* Saved entries *
□ □ □

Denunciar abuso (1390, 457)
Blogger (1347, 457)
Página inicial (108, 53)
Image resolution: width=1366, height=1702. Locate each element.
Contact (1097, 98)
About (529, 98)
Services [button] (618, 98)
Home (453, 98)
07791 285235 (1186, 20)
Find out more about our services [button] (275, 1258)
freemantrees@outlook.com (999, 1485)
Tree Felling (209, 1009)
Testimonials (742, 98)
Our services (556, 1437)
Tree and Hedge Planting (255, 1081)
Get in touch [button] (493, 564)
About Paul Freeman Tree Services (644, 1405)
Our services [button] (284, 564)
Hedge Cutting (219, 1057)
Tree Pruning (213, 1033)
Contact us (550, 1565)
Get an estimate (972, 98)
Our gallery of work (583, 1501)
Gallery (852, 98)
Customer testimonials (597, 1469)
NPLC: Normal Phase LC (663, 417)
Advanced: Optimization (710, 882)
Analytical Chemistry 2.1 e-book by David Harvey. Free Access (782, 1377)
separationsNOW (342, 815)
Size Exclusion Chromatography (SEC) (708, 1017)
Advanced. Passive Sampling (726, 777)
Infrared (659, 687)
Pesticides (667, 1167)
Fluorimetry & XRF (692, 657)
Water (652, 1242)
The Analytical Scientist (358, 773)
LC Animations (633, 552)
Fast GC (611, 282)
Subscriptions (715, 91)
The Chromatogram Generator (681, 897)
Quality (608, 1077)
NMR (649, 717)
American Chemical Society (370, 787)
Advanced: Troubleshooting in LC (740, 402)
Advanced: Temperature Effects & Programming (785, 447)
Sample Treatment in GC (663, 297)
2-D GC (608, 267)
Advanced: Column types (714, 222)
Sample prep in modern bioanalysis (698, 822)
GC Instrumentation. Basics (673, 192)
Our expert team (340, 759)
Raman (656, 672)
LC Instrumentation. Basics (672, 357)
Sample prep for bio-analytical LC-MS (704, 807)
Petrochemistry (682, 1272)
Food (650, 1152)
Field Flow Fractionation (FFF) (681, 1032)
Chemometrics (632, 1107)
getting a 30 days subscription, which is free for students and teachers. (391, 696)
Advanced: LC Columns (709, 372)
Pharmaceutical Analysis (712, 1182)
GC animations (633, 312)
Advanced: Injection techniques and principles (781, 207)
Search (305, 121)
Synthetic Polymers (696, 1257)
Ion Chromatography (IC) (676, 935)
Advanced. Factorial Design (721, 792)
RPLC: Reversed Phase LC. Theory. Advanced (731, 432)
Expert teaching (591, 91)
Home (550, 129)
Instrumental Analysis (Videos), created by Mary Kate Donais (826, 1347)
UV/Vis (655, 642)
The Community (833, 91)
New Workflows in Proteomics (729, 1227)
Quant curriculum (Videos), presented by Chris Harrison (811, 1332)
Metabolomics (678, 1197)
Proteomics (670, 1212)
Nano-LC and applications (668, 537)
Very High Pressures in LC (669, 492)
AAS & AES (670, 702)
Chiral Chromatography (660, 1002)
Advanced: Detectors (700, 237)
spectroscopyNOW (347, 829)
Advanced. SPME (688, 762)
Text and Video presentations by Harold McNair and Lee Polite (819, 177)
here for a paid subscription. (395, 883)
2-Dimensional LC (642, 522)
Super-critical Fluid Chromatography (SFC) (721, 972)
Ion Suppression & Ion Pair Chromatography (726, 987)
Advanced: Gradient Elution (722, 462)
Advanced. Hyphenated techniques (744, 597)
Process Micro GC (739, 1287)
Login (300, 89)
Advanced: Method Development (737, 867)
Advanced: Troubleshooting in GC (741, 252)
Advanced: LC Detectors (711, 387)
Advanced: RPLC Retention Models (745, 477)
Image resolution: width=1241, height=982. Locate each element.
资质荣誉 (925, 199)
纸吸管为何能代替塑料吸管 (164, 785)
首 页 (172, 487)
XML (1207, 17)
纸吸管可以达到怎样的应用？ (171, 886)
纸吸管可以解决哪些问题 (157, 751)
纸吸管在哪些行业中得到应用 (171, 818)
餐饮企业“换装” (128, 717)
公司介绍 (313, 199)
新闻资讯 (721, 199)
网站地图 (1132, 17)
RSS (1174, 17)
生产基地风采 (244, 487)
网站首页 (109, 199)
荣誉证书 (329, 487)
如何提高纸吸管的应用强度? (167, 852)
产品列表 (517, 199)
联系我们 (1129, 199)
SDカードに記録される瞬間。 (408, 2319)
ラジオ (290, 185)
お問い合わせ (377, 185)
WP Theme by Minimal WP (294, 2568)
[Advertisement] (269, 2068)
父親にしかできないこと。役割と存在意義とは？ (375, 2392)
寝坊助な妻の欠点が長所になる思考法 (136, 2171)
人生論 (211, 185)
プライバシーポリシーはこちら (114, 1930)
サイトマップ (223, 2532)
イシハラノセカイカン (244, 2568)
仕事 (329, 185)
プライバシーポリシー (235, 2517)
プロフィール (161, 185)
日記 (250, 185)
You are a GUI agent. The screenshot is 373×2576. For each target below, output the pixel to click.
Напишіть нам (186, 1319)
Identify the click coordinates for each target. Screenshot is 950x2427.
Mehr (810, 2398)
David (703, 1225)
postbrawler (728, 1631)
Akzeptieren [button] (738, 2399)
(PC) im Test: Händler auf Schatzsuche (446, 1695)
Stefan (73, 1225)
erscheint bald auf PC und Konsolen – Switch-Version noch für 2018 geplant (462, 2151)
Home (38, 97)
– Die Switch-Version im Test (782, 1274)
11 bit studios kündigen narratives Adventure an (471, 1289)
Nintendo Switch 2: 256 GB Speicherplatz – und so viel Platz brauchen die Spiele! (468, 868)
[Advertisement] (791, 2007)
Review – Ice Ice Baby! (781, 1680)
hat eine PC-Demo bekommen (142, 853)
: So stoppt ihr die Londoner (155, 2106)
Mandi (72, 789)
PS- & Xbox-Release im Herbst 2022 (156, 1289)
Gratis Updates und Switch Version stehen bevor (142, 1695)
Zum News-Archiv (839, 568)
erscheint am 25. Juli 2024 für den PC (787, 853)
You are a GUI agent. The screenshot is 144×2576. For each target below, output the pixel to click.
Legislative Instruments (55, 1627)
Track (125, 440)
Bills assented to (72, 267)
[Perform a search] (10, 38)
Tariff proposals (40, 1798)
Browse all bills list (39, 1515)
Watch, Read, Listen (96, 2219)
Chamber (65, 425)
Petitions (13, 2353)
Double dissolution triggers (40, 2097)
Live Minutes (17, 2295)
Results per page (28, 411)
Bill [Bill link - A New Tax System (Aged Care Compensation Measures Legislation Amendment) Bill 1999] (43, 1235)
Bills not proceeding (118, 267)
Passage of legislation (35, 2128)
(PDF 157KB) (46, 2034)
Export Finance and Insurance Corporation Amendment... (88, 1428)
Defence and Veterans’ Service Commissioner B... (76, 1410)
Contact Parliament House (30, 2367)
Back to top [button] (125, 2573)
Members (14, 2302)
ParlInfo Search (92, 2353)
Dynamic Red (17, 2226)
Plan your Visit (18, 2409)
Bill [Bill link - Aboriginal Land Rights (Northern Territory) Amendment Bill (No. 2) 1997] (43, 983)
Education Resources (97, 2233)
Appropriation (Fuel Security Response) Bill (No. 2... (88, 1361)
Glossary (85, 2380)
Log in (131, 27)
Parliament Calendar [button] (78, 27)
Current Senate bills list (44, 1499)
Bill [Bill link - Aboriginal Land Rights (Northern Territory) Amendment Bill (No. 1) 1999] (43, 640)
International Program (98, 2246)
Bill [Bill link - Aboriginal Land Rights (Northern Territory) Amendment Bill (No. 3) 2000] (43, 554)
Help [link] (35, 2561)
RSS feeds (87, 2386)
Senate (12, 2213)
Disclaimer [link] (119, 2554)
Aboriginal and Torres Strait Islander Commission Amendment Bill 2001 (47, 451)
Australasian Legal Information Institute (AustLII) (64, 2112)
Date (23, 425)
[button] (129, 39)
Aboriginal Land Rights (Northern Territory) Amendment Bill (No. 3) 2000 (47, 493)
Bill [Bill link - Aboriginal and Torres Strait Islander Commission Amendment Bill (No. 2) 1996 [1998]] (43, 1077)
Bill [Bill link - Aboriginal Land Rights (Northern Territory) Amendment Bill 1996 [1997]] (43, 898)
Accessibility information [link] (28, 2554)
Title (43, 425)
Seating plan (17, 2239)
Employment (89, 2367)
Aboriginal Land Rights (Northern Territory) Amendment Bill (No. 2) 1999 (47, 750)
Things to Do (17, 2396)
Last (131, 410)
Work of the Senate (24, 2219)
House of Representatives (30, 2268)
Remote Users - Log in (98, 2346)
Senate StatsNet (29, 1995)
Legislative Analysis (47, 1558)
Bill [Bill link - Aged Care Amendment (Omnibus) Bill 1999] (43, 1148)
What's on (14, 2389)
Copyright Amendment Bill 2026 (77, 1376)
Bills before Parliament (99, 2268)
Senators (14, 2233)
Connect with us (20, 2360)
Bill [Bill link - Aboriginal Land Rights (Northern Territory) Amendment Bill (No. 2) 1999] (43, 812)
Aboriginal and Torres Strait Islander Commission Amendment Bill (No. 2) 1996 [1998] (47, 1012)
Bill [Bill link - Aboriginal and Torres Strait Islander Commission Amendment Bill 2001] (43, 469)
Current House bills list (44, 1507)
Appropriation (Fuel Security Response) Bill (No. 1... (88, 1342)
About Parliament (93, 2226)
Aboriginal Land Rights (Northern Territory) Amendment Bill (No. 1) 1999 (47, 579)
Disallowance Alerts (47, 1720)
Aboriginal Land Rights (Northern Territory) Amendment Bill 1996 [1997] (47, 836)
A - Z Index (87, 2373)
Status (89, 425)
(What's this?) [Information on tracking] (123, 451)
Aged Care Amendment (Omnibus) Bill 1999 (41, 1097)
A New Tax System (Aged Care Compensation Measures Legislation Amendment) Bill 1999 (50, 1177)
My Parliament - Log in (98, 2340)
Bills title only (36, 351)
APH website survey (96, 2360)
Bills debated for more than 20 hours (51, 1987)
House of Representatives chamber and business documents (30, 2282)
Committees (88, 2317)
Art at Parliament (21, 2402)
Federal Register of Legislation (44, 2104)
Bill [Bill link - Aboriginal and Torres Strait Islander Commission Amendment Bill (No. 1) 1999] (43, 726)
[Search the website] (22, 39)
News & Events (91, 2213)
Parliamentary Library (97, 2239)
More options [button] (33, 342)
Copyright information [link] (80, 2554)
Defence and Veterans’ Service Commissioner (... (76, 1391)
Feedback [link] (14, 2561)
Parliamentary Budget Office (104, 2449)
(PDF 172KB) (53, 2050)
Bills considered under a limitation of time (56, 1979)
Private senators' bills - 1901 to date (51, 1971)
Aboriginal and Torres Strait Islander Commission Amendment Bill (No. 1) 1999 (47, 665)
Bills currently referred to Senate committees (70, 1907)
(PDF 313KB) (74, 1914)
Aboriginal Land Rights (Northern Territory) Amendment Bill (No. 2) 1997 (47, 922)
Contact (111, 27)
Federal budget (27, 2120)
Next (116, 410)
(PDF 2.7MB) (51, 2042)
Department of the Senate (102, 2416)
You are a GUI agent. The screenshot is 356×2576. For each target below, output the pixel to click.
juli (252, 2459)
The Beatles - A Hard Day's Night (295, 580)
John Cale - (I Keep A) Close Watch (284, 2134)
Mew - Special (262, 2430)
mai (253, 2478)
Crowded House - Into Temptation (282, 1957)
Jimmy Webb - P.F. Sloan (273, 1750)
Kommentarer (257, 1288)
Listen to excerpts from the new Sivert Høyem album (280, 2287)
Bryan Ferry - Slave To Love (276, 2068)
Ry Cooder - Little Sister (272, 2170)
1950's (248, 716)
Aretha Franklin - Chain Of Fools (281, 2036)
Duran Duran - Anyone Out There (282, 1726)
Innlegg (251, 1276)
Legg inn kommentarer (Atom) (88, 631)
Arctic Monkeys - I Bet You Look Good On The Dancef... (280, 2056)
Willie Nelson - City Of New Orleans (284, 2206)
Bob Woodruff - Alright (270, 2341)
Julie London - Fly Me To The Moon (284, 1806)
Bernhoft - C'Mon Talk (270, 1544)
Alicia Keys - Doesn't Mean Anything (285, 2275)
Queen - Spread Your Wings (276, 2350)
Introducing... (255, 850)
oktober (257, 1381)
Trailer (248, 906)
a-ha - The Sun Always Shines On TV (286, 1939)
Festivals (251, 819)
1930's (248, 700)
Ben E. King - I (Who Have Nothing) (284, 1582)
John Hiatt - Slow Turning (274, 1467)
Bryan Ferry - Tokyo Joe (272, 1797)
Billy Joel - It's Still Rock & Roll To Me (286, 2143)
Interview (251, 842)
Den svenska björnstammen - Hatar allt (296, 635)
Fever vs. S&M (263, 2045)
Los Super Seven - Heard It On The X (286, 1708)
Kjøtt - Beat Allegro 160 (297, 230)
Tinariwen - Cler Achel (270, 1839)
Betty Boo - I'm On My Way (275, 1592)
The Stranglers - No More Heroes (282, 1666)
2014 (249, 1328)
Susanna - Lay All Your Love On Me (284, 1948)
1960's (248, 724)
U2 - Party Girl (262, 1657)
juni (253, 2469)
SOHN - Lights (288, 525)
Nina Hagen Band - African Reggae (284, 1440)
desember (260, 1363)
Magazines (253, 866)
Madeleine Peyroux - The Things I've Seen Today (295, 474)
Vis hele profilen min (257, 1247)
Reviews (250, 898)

□ □ □

* What the task requires *
All lines above from the line with "Senate StatsNet (29, 1995)" through the line with "Bills currently referred", both included, are to be set down exactly, with nothing else.

* Completed exercise *
Senate StatsNet (29, 1995)
Legislative Analysis (47, 1558)
Bill [Bill link - Aged Care Amendment (Omnibus) Bill 1999] (43, 1148)
What's on (14, 2389)
Copyright Amendment Bill 2026 (77, 1376)
Bills before Parliament (99, 2268)
Senators (14, 2233)
Connect with us (20, 2360)
Bill [Bill link - Aboriginal Land Rights (Northern Territory) Amendment Bill (No. 2) 1999] (43, 812)
Aboriginal and Torres Strait Islander Commission Amendment Bill (No. 2) 1996 [1998] (47, 1012)
Bill [Bill link - Aboriginal and Torres Strait Islander Commission Amendment Bill 2001] (43, 469)
Current House bills list (44, 1507)
Appropriation (Fuel Security Response) Bill (No. 1... (88, 1342)
About Parliament (93, 2226)
Aboriginal Land Rights (Northern Territory) Amendment Bill (No. 1) 1999 (47, 579)
Disallowance Alerts (47, 1720)
Aboriginal Land Rights (Northern Territory) Amendment Bill 1996 [1997] (47, 836)
A - Z Index (87, 2373)
Status (89, 425)
(What's this?) [Information on tracking] (123, 451)
Aged Care Amendment (Omnibus) Bill 1999 (41, 1097)
A New Tax System (Aged Care Compensation Measures Legislation Amendment) Bill 1999 (50, 1177)
My Parliament - Log in (98, 2340)
Bills title only (36, 351)
APH website survey (96, 2360)
Bills debated for more than 20 hours (51, 1987)
House of Representatives chamber and business documents (30, 2282)
Committees (88, 2317)
Art at Parliament (21, 2402)
Federal Register of Legislation (44, 2104)
Bill [Bill link - Aboriginal and Torres Strait Islander Commission Amendment Bill (No. 1) 1999] (43, 726)
[Search the website] (22, 39)
News & Events (91, 2213)
Parliamentary Library (97, 2239)
More options [button] (33, 342)
Copyright information [link] (80, 2554)
Defence and Veterans’ Service Commissioner (... (76, 1391)
Feedback [link] (14, 2561)
Parliamentary Budget Office (104, 2449)
(PDF 172KB) (53, 2050)
Bills considered under a limitation of time (56, 1979)
Private senators' bills - 1901 to date (51, 1971)
Aboriginal and Torres Strait Islander Commission Amendment Bill (No. 1) 1999 (47, 665)
Bills currently referred to Senate committees (70, 1907)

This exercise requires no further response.